Data for review:
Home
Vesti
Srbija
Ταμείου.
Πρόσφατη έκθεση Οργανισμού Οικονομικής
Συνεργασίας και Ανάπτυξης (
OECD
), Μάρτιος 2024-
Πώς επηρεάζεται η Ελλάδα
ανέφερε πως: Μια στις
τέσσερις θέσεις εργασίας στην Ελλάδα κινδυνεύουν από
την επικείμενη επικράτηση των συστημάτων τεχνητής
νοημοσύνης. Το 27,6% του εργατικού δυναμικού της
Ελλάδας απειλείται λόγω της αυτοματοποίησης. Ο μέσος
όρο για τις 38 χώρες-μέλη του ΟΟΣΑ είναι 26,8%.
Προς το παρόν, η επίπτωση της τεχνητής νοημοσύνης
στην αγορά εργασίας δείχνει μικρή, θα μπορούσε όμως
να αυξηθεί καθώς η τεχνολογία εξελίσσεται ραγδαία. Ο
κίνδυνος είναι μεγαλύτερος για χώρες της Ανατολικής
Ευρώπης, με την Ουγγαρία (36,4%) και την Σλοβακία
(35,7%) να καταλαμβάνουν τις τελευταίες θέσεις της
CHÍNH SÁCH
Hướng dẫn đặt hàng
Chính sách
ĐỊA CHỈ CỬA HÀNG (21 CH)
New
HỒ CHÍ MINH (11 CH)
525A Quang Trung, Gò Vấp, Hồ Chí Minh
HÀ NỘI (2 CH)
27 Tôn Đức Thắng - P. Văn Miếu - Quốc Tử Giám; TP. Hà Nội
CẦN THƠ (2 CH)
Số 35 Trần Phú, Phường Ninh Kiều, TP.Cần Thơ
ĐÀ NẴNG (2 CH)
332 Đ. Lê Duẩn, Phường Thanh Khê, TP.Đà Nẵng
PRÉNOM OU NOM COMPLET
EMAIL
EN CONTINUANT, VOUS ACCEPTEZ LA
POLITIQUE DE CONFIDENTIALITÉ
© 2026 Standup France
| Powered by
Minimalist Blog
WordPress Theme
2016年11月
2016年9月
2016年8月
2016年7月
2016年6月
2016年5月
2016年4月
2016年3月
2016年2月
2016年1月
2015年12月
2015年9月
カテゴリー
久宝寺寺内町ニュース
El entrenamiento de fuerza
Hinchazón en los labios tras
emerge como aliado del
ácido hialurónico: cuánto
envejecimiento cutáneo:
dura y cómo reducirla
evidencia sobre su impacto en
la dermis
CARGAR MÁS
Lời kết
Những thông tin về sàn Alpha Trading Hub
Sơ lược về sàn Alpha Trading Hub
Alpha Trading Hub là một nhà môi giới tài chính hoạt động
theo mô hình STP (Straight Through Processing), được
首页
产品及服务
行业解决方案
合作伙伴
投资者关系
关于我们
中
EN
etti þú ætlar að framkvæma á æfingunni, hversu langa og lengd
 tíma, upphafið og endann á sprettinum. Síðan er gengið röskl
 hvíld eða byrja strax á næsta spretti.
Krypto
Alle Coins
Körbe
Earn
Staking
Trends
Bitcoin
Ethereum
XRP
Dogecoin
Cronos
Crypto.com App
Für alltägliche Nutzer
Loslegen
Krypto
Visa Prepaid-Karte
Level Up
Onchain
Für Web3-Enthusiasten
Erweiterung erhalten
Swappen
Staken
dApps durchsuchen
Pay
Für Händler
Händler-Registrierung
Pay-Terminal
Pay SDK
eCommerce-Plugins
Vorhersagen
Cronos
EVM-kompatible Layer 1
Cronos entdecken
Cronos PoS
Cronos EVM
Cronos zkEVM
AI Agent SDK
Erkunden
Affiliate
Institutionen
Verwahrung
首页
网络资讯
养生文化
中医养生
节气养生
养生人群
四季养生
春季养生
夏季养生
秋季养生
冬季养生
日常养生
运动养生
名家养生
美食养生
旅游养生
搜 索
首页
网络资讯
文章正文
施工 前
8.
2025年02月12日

* * *

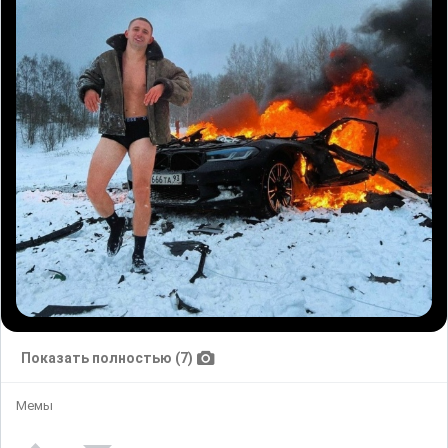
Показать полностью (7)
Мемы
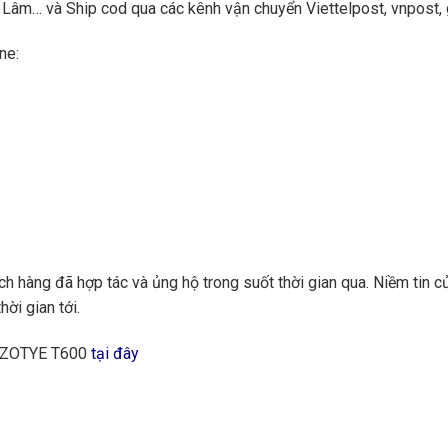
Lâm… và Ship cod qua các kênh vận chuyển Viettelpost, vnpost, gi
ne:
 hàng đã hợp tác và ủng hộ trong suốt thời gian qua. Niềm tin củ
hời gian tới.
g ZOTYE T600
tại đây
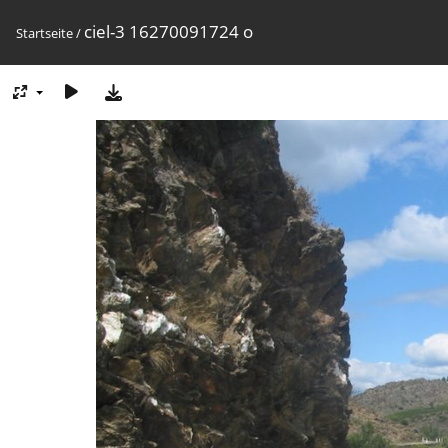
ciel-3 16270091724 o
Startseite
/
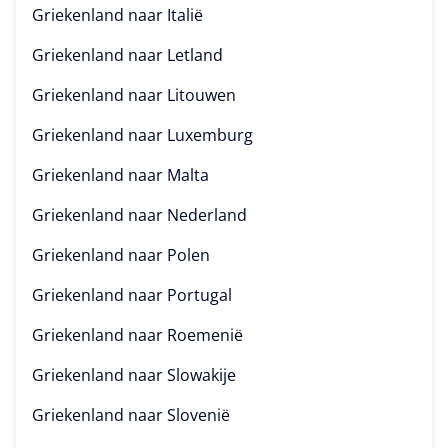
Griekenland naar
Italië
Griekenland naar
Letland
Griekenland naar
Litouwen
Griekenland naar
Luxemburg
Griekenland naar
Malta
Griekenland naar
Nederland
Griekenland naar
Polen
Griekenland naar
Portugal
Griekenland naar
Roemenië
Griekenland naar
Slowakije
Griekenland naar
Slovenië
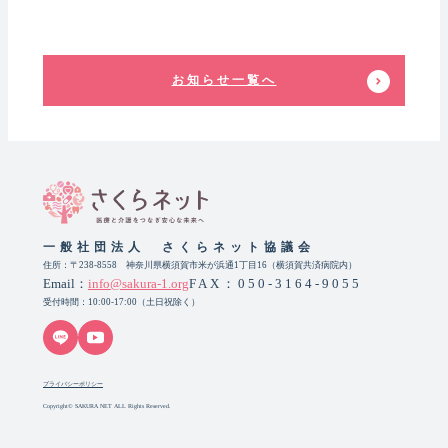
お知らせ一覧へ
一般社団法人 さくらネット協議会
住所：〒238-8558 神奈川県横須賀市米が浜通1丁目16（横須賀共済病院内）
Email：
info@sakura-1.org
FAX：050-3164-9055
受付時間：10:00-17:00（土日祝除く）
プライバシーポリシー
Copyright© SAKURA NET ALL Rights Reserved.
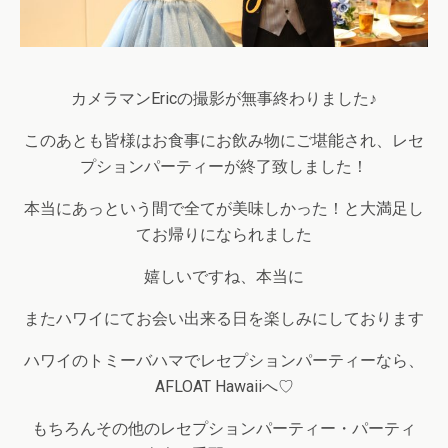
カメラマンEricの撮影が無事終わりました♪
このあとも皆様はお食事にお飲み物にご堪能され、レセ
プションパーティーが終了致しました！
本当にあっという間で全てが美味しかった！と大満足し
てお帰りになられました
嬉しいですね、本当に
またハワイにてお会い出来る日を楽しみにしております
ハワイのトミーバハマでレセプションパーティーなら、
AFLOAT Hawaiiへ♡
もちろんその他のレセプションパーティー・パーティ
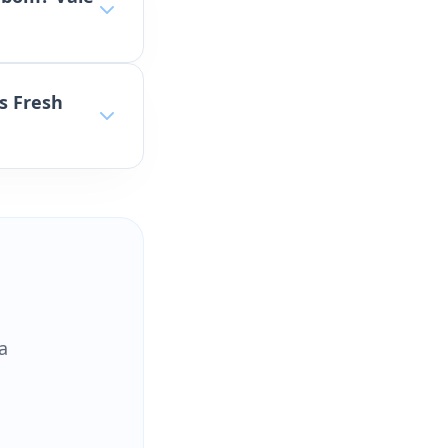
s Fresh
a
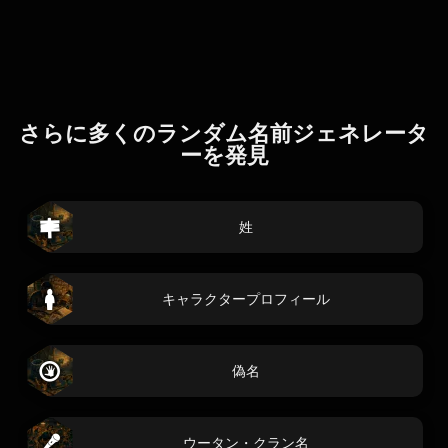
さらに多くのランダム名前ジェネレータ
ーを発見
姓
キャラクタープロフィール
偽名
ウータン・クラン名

...

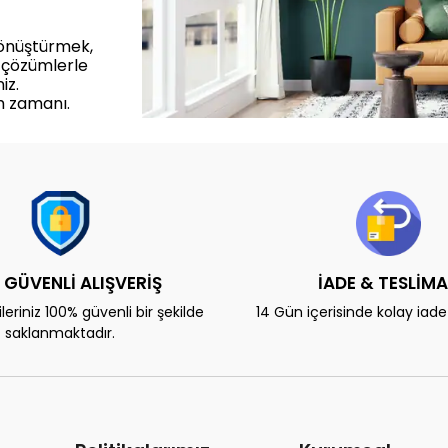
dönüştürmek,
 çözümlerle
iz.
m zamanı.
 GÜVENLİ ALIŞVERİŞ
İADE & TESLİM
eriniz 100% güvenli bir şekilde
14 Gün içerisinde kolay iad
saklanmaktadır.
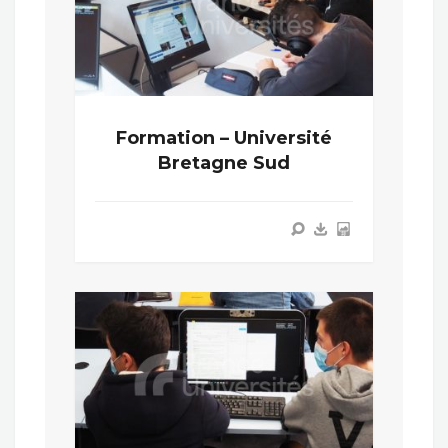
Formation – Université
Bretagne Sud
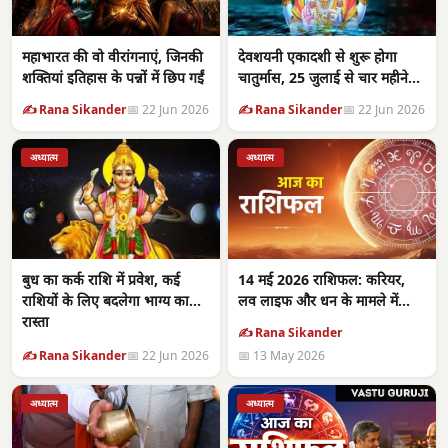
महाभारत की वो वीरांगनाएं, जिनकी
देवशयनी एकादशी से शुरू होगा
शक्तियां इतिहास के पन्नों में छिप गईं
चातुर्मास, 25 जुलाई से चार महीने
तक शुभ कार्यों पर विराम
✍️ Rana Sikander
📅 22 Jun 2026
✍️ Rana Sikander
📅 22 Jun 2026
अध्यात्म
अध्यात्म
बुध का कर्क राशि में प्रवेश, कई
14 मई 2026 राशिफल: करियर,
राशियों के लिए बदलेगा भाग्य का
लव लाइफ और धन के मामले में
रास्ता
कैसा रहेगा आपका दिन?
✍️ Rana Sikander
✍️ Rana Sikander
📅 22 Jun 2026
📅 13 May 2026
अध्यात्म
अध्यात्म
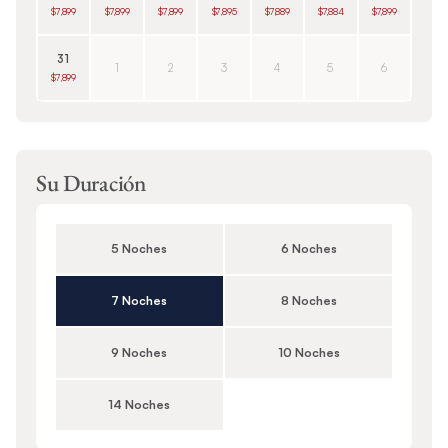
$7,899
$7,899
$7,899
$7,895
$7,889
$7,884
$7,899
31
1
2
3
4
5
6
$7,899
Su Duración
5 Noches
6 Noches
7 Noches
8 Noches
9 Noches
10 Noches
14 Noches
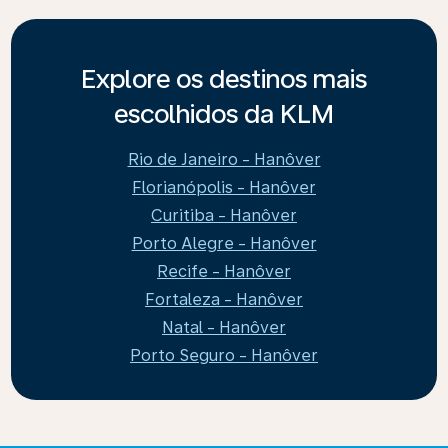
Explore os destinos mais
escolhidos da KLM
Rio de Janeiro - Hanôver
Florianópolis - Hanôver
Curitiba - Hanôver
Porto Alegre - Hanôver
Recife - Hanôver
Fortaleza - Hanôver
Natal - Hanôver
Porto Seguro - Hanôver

Exercise instructions: Look through the entries above. Copy each line in which the string "gian" occurs.

Response below:
 hàng đã hợp tác và ủng hộ trong suốt thời gian qua. Niềm tin củ
hời gian tới.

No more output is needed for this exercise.